Bailout,#3: In 1996 the Pennsylvania legislature passed the Electricity Customer Choice and Competition Act. The law restructured the electric industry, separating the generation of electricity from its distribution and transmission. Pennsylvanians were free to choose the source of their electricity, but ownership and operation of the utility wires remained with regulated monopolies.
There was one huge problem – utilities were saddled with nuclear power plants that were burdened with enormous debt due to cost overruns. The rate payers bailed the nuclear industry out again.
TMI-1 was part of the $9 billion deregulation bailout that took consumers a decade to pay off. Keep in mind, these payments were meant to help nuclear power generators transition to competitive markets.
They're baaaaack!
Three Mile Island is the most uneconomical reactor in the state. It’s also an old and small reactor that has operated beyond its 40 year license, and has cut its work force from 802 to 525 since 1999.
However, Pennsylvania is home to five nuclear plants, and four sites remain profitable. Last year’s nuclear profits included: Beaver Valley ($165 million), Limerick ($193 million), Peach Bottom ($150 million), and Susquehanna ($171 million.)
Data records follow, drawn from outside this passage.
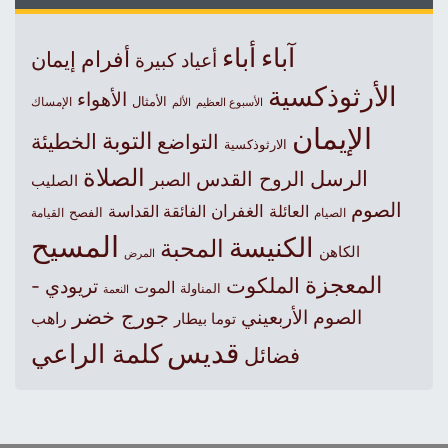
آباء
أباء
أفرام
إيمان
أعياد كبيرة
الأرثوذكسية
الأهواء
الأمثال
الأسبوع العظيم
الإمساك
الألم
الإيمان
التوبة
التواضع
الخطيئة
الارثوذكسية
الصلاة
الرسل
الروح القدس
الصبر
الصليب
الصوم
الغفران
العائلة
الفائقة القداسة
الصيام
الفصح
القيامة
المسيح
الكنيسة
المحبة
الكاهن
المرض
المعجزة
الملكوت
تريودي -
الموت
المناولة
النعمة
جورج خضر
الصوم الأربعيني
راهب
توما بيطار
قديس
كلمة الراعي
فضائل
Why would we bail out an industry that made a combined profit last year of $679 million?
Bailout,#4? If consumers already paid to build Pennsylvania’s nuclear plants, and then paid off the debt on the nuclear plants, why does TMI need yet another bailout?
If the bailout in New Jersey cost $300 million a year, how much is the bailout going to cost Pennsylvania, which has three times the amount of nuclear capacity?
Wasn’t this the same industry who told us nuclear energy would be “too cheap to meter?”
Eric Epstein
Chairman of Three Mile Island Alert Inc., a safe-energy organization based in Harrisburg, Pennsylvania, and founded in 1977. TMIA monitors Peach Bottom, Susquehanna and Three Mile Island nuclear generating stations: tmia.com.